У меня, как сказано одной из нимф, вернее, морских дев, еще точнее – Левкотеей, не внутренний цензор, а какой-то монстр, помесь Цербера с Минотавром. И, замечу в ни к чему не обязывающих скобках, задача номер раз – этого цензора удалить максимально, усыпить, удушить, кастрировать, мумифицировать как Рамзеса Второго, ибо в его присутствии я не могу чувствовать себя на страницах так, как оно быть должно и как, дружески тыча меня в бок, рекомендует Джек Керуак, царствие ему небесное.
«Я не то что схожу с ума, но устал за лето».
Прикосновение
Бывает такое сиюминутное ощущение от какого-нибудь явления, когда дрожь вдруг пробивает насквозь, трясутся руки, окружающее уходит в небытие, – и впоследствии, оглядываясь на происшедшее, ты понимаешь, что перестал контролировать выражение собственного лица. Совершенно неважно, что является причиной – воспоминание, запах, строка, мелодия, картина. Как будто тебя прошил поток солнечного ветра, радиация рентген в восемьсот, но без губительных последствий. Ты забываешь, что в доме никого нет, ты ловишь себя на том, что разговариваешь вслух, на сто миль вокруг не имея собеседника, что для удержания ощущения взмахиваешь руками, никому ничего не пытаясь доказать, и что челюсть у тебя отвисла, на глазах выступили слезы, что ты гулко втягиваешь носом сопли, и никак этого не стыдишься. Таким бывает ощущение от мгновенного прикосновения к полной, нечеловеческой гармонии. А потом со стоном переводишь дух, и еще несколько секунд шаришь по воздуху руками, пытаясь удержать мгновение, потому что оно прекрасно. А потом на тебя снова хлынет поток жизни, и через минуту ты уже окончательно все забудешь, и остается только смутное сожаление о потерянном рае.

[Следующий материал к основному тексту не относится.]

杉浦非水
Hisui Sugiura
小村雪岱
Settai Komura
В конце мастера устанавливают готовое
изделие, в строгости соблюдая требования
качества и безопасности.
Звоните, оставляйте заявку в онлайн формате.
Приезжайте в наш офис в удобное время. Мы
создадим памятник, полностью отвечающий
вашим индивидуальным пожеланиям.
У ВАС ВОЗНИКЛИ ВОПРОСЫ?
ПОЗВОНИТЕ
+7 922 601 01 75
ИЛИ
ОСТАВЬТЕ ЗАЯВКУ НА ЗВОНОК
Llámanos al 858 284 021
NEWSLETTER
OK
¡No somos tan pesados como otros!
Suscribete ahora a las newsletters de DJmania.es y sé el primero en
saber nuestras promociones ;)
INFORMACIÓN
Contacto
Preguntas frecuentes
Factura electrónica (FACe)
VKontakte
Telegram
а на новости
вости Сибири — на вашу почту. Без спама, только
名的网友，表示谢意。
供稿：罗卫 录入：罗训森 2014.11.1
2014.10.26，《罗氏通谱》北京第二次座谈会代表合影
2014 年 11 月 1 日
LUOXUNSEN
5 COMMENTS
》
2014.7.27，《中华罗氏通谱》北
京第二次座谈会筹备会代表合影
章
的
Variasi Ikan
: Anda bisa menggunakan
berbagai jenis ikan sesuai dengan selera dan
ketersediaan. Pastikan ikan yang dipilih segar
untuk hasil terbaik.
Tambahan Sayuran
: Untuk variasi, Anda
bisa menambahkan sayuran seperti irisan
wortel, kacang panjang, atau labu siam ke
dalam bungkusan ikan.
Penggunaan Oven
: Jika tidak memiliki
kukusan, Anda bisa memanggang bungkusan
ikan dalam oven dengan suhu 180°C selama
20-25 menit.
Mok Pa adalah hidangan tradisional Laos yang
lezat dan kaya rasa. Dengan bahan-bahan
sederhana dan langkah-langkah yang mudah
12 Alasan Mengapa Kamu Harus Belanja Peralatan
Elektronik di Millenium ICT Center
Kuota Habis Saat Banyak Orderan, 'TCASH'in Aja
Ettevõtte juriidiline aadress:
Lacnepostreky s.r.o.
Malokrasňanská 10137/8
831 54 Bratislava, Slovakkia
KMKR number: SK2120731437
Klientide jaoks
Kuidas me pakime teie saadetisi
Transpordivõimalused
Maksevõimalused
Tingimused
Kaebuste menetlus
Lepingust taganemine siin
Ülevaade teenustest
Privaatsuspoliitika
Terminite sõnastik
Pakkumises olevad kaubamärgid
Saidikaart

И раздался звонок, и я механически, как робот, встал и пошел открывать, и вошел сосед, и, с подозрением посмотрев на меня, спросил: отчего у тебя глаза красные и чавка отвисла? Ты выпил, что ли? И я ответил – если бы спирт обладал способностью возвращать меня к Бесконечности, я бы уже имел цирроз печени; но я видел Свет. Понятно, сказал он и, опасливо оглядываясь через плечо, быстро вышел из квартиры.